Il grimaça un sourire et l'assaisonna d'une contrition comique :
— Nous ne valons pas cher, Montsalvy et moi. Je crois bien qu'aucun de nous n'a songé à vous dire merci !
Elle lui rendit son sourire, contente de lire tant d'amitié vraie dans le regard brun du compagnon d'Arnaud. Désormais, elle le sentait, elle pourrait compter entièrement sur Xaintrailles qui la soutiendrait de tout son pouvoir.
Une amitié sans prix, en vérité.
— C'est inutile, fit-elle gentiment. Moi, je vous dois bien plus !
Un charroi qui passait les sépara. Des hommes de la milice bourgeoise traînaient, dans des charrettes, des boulets de pierre destinés aux bombardes, des fagots et des jarres d'huile qu'ils allaient monter sur le rempart. Déjà du côté de la rivière on entendait tonner les canons anglais et bourguignons. La mati née arrivait en son milieu et l'ennemi décidait, sans doute, de passer à l'attaque. Mais, tandis que les hommes couraient aux murailles, les femmes continuaient tranquillement à s'occuper de leur ménage comme si de rien n'était, habituées au tintamarre et à l'agitation de la guêtre. Tout à l'heure, elles iraient rejoindre leurs hommes avec ce qu'il fallait pour panser les blessés : le vin et l'huile pour laver les plaies, le linge déchiré pour les bandes et les linceuls pour ensevelir les morts. Catherine décida de se joindre à elles puisqu'elle n'avait rien de mieux à faire. Elle rentra chez elle, mettre la cassette en lieu sûr, et changer ses vêtements d'homme pour une robe de futaine bleue que Sara lui avait procurée, puis, comme les autres, prit le chemin du rempart.
Une fois engagée, la guérison d'Arnaud fit des progrès extraordinairement rapides, due en grande partie à la constitution vigoureuse du capitaine.
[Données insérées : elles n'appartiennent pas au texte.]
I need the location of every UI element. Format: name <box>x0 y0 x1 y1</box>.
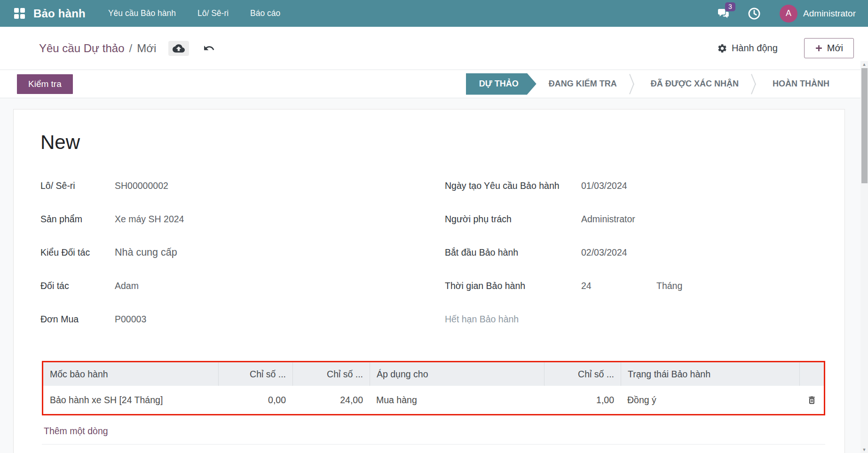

Quand vint l'été, il put quitter enfin son lit au couvent Saint-Corneille et, dans les premiers jours d'août, reprendre sa place parmi les défenseurs de la ville. Car Compiègne tenait toujours, avec tant d'opiniâtreté que Philippe de Bourgogne, découragé et rappelé de surcroît à Liège par de graves perturbations, était parti, laissant l'armée à Jean de Luxembourg.
Contrairement à ce qu'avait craint Xaintrailles au moment de la capture plus que suspecte de Jehanne, Guillaume de Flavy poursuivait la défense de la ville avec un courage et une opiniâtreté remarquables. Le bruit courait parmi les capitaines qu'en relevant trop vite le pont-levis, le gros Flavy avait seulement assouvi la haine que portait à la Pucelle le chancelier archevêque de Reims Regnault de Chartres, son parent. Un service rendu entre cousins en quelque sorte...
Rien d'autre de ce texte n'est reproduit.